===== INPUT DATA

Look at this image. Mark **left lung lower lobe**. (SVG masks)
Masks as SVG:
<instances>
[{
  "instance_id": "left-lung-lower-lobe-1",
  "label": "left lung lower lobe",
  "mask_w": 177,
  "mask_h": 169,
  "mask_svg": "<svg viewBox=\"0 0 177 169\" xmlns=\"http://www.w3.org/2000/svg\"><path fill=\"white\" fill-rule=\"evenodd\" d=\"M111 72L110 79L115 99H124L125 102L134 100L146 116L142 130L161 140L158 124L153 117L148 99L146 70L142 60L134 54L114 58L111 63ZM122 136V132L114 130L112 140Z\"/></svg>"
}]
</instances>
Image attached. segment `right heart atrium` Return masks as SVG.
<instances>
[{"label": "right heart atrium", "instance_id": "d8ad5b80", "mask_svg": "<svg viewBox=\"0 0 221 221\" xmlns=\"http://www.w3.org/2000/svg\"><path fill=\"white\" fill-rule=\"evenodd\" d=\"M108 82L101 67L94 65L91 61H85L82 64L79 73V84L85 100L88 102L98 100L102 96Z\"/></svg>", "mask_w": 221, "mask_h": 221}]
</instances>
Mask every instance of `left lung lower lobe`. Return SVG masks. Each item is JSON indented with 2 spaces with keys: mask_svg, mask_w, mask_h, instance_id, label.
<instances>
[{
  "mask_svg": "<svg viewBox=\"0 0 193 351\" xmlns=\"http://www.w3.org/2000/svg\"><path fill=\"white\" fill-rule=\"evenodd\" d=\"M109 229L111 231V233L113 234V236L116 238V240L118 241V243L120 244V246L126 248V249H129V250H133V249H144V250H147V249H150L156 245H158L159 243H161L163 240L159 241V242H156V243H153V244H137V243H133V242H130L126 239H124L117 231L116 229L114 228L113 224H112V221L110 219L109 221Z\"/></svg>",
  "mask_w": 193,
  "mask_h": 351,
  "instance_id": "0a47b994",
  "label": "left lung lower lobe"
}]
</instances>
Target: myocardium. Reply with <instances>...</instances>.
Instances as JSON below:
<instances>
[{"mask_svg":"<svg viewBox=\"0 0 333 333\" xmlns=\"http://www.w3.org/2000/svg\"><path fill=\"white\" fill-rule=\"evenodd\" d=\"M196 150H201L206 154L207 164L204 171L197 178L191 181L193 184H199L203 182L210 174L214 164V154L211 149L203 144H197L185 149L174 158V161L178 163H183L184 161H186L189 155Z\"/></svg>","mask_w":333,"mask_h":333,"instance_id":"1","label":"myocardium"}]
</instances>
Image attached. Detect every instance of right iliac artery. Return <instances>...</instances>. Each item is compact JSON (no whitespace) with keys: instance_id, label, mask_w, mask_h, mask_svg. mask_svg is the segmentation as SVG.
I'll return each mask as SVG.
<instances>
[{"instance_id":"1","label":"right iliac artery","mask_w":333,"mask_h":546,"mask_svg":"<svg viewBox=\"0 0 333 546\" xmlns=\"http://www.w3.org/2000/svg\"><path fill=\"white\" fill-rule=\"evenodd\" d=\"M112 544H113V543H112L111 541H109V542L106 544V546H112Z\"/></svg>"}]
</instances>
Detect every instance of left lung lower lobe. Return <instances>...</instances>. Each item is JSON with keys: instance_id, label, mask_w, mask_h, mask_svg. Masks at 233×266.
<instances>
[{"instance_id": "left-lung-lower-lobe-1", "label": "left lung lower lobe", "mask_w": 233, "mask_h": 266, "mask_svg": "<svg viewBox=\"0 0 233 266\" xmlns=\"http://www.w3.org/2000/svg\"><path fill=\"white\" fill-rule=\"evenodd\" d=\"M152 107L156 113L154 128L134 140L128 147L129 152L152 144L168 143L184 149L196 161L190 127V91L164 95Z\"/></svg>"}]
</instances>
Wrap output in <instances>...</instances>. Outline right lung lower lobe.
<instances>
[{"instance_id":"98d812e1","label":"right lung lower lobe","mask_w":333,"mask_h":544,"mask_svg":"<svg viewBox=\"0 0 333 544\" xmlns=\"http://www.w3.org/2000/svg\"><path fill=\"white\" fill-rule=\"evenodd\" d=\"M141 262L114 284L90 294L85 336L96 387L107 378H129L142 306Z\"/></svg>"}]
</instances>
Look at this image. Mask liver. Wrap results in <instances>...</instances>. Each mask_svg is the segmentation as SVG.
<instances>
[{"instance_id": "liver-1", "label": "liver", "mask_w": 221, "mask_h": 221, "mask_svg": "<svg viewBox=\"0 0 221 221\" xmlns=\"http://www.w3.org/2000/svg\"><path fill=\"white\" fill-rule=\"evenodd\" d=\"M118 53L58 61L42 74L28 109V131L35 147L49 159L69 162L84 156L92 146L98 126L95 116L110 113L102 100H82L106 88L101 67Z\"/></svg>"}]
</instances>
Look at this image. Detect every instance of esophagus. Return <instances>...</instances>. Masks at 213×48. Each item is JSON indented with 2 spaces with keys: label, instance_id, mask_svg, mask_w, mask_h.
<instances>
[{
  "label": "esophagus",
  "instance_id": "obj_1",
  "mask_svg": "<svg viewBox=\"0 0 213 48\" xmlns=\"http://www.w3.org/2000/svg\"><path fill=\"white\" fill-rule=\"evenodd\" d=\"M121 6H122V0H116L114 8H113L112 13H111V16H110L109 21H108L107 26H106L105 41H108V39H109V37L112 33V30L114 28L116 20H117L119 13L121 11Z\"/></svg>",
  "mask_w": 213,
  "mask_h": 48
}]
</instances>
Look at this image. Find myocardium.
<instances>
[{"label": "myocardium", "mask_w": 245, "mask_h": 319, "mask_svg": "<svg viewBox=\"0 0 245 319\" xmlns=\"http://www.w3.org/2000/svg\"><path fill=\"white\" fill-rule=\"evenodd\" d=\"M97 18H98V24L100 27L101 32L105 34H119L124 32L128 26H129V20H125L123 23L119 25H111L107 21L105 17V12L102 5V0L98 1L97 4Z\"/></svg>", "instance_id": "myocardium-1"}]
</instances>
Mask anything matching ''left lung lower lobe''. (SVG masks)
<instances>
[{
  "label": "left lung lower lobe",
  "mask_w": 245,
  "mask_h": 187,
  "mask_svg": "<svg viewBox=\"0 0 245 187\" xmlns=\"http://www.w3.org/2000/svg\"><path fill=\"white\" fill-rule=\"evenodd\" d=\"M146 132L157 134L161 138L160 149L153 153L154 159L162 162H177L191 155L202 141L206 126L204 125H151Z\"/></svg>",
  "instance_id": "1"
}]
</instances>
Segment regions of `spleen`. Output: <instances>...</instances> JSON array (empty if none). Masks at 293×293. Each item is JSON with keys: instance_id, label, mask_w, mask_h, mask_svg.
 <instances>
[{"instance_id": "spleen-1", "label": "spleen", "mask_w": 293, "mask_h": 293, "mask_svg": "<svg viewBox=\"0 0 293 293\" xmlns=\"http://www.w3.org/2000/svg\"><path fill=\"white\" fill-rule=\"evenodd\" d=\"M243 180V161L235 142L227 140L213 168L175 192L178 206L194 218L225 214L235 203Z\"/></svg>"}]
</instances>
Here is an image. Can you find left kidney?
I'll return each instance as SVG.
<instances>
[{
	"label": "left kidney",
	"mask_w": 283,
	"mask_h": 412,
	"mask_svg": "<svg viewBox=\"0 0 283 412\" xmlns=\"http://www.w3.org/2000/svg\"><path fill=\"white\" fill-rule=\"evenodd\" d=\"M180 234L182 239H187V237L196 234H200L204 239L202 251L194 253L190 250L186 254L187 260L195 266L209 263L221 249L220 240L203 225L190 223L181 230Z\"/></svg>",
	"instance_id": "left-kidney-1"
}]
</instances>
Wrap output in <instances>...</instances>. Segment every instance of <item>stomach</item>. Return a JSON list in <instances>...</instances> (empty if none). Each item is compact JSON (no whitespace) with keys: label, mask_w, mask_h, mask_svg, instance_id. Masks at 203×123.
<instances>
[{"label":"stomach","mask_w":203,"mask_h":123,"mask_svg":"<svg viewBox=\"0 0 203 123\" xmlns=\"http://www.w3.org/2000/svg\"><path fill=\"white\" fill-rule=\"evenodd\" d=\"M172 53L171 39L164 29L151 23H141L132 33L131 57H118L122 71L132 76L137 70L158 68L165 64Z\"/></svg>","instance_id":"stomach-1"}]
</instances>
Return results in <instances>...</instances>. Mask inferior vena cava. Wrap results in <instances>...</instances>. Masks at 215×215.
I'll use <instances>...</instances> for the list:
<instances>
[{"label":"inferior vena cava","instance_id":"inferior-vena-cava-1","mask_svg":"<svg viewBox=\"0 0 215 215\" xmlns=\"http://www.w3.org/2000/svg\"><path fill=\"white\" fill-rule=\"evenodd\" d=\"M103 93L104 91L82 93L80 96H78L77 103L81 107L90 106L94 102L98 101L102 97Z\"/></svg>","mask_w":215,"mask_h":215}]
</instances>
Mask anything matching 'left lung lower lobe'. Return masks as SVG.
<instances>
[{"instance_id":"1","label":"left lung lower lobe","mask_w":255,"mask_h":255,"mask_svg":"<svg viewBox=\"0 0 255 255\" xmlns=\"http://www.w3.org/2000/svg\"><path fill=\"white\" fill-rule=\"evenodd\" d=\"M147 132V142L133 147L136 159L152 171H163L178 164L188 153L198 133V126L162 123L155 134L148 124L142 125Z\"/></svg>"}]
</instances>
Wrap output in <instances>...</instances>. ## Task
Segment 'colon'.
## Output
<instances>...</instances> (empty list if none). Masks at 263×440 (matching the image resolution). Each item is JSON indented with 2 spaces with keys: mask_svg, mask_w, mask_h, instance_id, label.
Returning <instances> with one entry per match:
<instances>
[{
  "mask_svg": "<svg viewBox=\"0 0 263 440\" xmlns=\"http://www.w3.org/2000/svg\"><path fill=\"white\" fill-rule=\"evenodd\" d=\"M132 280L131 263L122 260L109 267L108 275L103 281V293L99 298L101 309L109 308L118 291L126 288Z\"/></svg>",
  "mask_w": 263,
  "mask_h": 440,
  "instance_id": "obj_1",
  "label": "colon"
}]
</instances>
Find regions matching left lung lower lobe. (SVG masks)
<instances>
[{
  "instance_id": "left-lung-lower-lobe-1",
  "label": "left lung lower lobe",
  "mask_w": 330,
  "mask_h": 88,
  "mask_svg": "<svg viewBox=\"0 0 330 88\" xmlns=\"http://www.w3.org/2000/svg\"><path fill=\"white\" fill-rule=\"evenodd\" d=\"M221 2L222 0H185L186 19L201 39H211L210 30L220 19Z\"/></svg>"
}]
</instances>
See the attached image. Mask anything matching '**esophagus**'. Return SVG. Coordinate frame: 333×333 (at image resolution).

==========

§ PROBLEM REQUIREMENTS: Set out exactly the run of lines that begins at the line holding "Segment 'colon'." and ends at the last line of the data.

§ FINISHED TASK:
Segment 'colon'.
## Output
<instances>...</instances> (empty list if none). Masks at 263×440 (matching the image resolution). Each item is JSON indented with 2 spaces with keys: mask_svg, mask_w, mask_h, instance_id, label.
Returning <instances> with one entry per match:
<instances>
[{
  "mask_svg": "<svg viewBox=\"0 0 263 440\" xmlns=\"http://www.w3.org/2000/svg\"><path fill=\"white\" fill-rule=\"evenodd\" d=\"M132 280L131 263L122 260L109 267L108 275L103 281V293L99 298L101 309L109 308L118 291L126 288Z\"/></svg>",
  "mask_w": 263,
  "mask_h": 440,
  "instance_id": "obj_1",
  "label": "colon"
}]
</instances>
Find regions matching left lung lower lobe. (SVG masks)
<instances>
[{
  "instance_id": "left-lung-lower-lobe-1",
  "label": "left lung lower lobe",
  "mask_w": 330,
  "mask_h": 88,
  "mask_svg": "<svg viewBox=\"0 0 330 88\" xmlns=\"http://www.w3.org/2000/svg\"><path fill=\"white\" fill-rule=\"evenodd\" d=\"M221 2L222 0H185L186 19L201 39H211L210 30L220 19Z\"/></svg>"
}]
</instances>
See the attached image. Mask anything matching '**esophagus**'. Return SVG. Coordinate frame: 333×333 (at image resolution).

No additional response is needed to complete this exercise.